Can you check the expression values (take the mean of control vs take the mean of VR) and calculate log2 fold change for all genes, and see how many are differentially expressed?It could give an idea if the results from DEseq are true or not.
Can you explain in more detail how it would really help.

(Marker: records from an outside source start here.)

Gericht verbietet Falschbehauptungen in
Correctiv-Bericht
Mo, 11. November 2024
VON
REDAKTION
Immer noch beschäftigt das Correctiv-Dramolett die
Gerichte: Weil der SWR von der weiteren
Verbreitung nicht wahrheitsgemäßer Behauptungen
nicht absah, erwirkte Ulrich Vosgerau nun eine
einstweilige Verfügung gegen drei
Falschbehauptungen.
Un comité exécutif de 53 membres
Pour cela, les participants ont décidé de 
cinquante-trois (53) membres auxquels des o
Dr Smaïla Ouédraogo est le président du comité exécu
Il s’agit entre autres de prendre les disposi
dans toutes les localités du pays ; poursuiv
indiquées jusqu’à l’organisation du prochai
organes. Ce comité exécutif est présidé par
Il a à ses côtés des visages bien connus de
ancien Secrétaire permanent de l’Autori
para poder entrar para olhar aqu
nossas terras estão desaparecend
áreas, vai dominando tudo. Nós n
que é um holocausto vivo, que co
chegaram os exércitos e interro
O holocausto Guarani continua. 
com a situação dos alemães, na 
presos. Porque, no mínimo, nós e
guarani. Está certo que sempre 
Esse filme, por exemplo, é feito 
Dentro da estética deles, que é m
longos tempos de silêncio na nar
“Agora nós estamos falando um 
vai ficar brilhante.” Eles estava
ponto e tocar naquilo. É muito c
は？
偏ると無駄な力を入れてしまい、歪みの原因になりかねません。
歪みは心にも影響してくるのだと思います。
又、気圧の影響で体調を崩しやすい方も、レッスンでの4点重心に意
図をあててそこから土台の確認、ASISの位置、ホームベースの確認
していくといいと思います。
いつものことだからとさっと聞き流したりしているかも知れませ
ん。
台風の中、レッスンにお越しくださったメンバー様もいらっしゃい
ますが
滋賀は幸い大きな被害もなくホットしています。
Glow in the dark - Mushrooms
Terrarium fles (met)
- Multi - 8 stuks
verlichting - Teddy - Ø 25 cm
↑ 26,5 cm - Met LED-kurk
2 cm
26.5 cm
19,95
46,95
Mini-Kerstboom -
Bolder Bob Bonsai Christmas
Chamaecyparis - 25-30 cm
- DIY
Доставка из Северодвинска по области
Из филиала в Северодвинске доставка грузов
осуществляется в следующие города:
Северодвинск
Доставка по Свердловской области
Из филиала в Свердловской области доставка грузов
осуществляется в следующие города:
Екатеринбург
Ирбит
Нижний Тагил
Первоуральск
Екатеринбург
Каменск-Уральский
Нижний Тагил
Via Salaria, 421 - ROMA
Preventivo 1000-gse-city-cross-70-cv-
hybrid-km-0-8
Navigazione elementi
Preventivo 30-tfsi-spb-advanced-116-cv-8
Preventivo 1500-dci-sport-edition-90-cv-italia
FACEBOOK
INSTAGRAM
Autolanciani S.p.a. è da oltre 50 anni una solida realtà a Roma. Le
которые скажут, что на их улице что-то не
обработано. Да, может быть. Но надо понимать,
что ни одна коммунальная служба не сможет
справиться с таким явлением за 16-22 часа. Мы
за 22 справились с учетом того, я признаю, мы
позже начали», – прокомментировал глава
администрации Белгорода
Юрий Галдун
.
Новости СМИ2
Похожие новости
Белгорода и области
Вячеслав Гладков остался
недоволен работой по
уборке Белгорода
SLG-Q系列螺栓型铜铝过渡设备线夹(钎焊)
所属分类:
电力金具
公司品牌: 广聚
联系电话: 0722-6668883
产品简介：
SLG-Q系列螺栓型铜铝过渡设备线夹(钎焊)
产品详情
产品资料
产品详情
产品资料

log2 fold change won't give you any info about the number of differntialy expressed genes; determination of differntial expression requires a statistical test rather than just the calculation of a statistic. You could use an alternative package like voom or others. But if there is any biological difference, and your experiment is sufficiently powered to detect it, DESeq2 is probably your best option at the moment
Ofcourse it requires a statistical test,but it can be used a sanity check " to see as if there are any differentially expressed genes or not" ,and if there are then the data indeed has differentially expressed genes and something wrong in the procedure while using DEseq2 or EdgeR.
Hi Ron, I am following the protocol suggested in the following publication: Anders S et.al. Nature Protocols 2013
How about read duplication / quality; do these differ significantly between the samples?
Hi russhh Thanks for pointing this out. We have nearly 50 million 75bp paired-end raw reads for most samples. After alignment, I observed that samples that have clustered together on the left side in the dendrogram have very high percentage (70-80%) of uniquely mapped reads compared with those clustered on the right side that have only (20-30%) uniquely mapped reads. FASTQC analysis did not show adapter contamination in any of the samples.
Maybe there's no DEG. Actually, seems like the most probably interpretation. Not unheard of. For example, shuffle your samples to generate random data, then rerun the analysis. In theory, the number of significant raw pvals should be about 5% of your total test set.